Comparison of the predictive accuracy of random coil datasets for intrinsically disordered proteins. The chemical shift were predicted using each dataset and compared to experimental values for a test set consisting of 14 intrinsically disordered proteins compiled by Tamiola et al. (2010). The new dataset modestly improves the predictive accuracy of the two most important nuclei Cα and C′. For the remaining nuclei, the performance is equal to or in the case of N worse than existing datasets

In summary, we have demonstrated that sequence correction factors determined on random coil peptides correlate to neighbor-dependent changes in the Ramachandran distribution for the nuclei Cα, C′ and N. This demonstrates that changes in the conformational ensemble caused by the neighboring residues contribute to the neighbor-dependence of the random coil chemical shifts. The prediction of random coil chemical shifts of the important C′ and Cα nuclei was modestly improved by using a random coil peptide series designed to be representative for conformational changes due to the neighbors.

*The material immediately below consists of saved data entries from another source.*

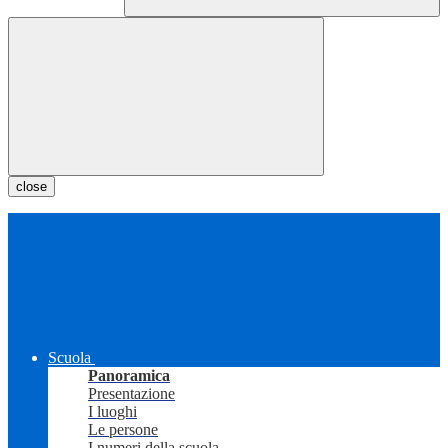
close
Scuola
Panoramica
Presentazione
I luoghi
Le persone
I numeri della scuola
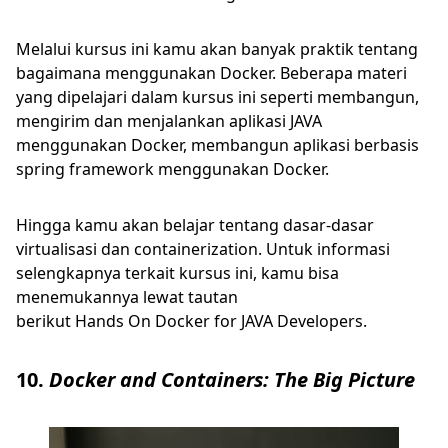
Melalui kursus ini kamu akan banyak praktik tentang
bagaimana menggunakan Docker. Beberapa materi
yang dipelajari dalam kursus ini seperti membangun,
mengirim dan menjalankan aplikasi JAVA
menggunakan Docker, membangun aplikasi berbasis
spring framework menggunakan Docker.
Hingga kamu akan belajar tentang dasar-dasar
virtualisasi dan containerization. Untuk informasi
selengkapnya terkait kursus ini, kamu bisa
menemukannya lewat tautan
berikut Hands On Docker for JAVA Developers.
10.
Docker and Containers: The Big Picture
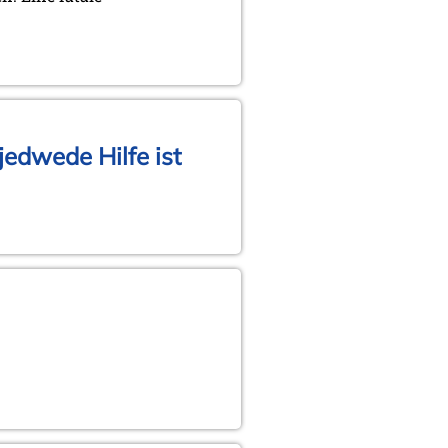
jedwede Hilfe ist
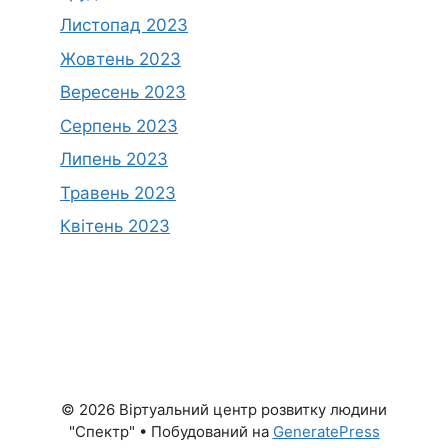
Листопад 2023
Жовтень 2023
Вересень 2023
Серпень 2023
Липень 2023
Травень 2023
Квітень 2023
© 2026 Віртуальний центр розвитку людини
"Спектр"
• Побудований на
GeneratePress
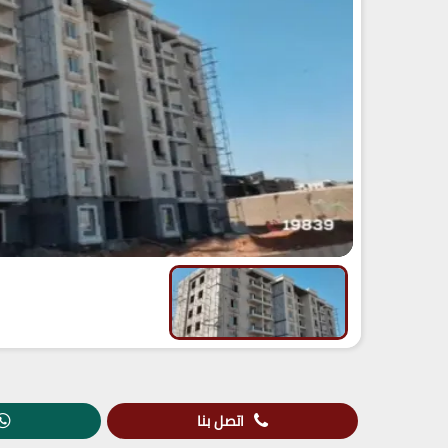
اتصل بنا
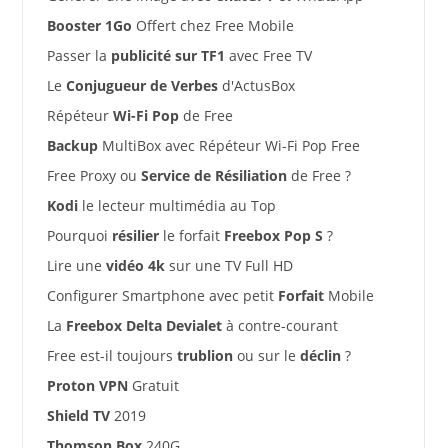
Booster 1Go
Offert chez Free Mobile
Passer la
publicité sur TF1
avec Free TV
Le
Conjugueur de Verbes
d'ActusBox
Répéteur
Wi-Fi Pop
de Free
Backup
MultiBox avec Répéteur Wi-Fi Pop Free
Free Proxy ou
Service de Résiliation
de Free ?
Kodi
le lecteur multimédia au Top
Pourquoi
résilier
le forfait
Freebox Pop S
?
Lire une
vidéo 4k
sur une TV Full HD
Configurer Smartphone avec petit
Forfait
Mobile
La
Freebox Delta Devialet
à contre-courant
Free est-il toujours
trublion
ou sur le
déclin
?
Proton VPN
Gratuit
Shield TV
2019
Thomson Box
240G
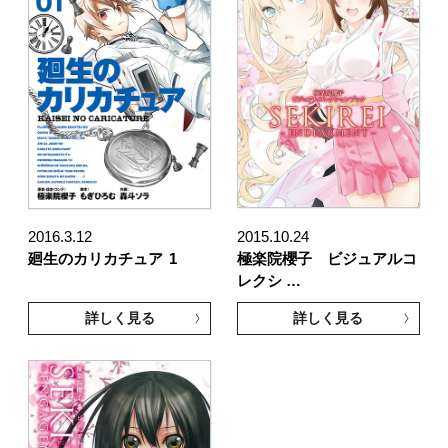
2016.3.12
2015.10.24
廻生のカリカチュア
1
極楽院櫻子 ビジュアルコ
レクシ …
詳しく見る
詳しく見る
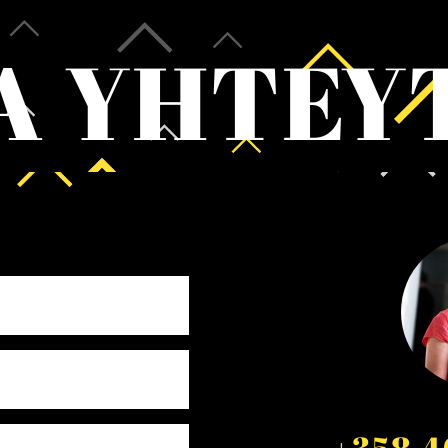
A YHTEY
+358 4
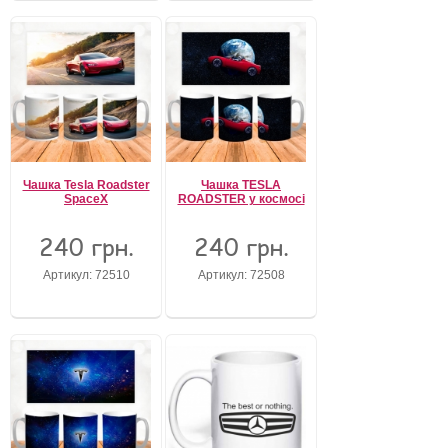
Чашка Tesla Roadster
Чашка TESLA
SpaceX
ROADSTER у космосі
240 грн.
240 грн.
Артикул: 72510
Артикул: 72508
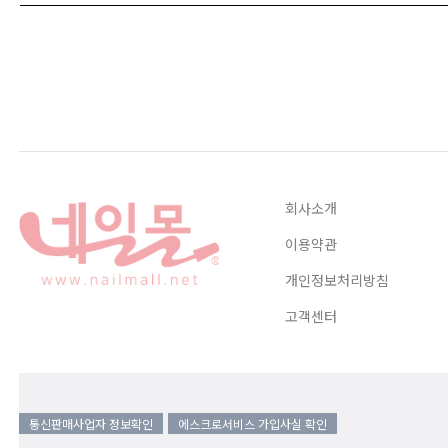
회사소개
이용약관
개인정보처리방침
고객센터
통신판매사업자 정보확인
에스크로서비스 가입사실 확인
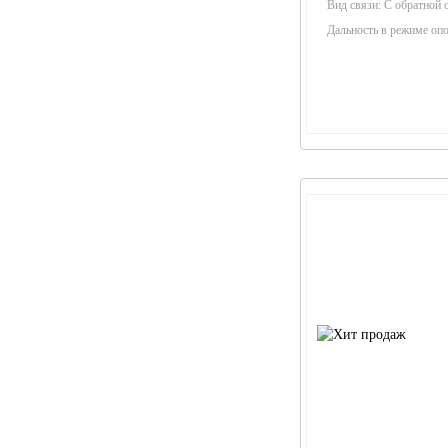
Вид связи:
С обратной 
Дальность в режиме оп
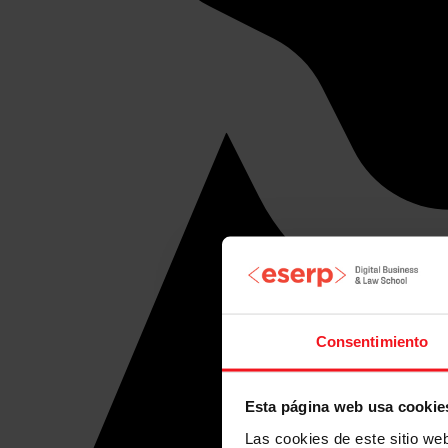
Consentimiento
Esta página web usa cookie
Las cookies de este sitio we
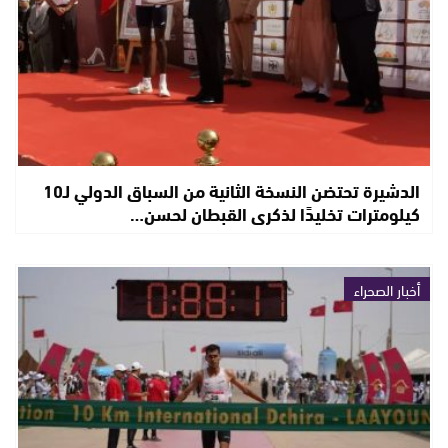
الدشيرة تحتضن النسخة الثانية من السباق الدولي لـ10
كيلومترات تخليدًا لذكرى القبطان لحسن…
أخبار الصحراء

The application of this dataset will lead to more precise determinations of transient secondary structure in disordered proteins. Furthermore, this work demonstrates that random coil chemical shifts can be improved by understanding the physical factors underlying the neighbor-dependence, rather than simply trying to remove it. Ultimately, correction factors are residue specific as suggested by Tamiola et al., and this study suggests that in future random coil datasets parameters such as the neighbor-dependent Ramachandran distribution may contribute to the sequence correction factors.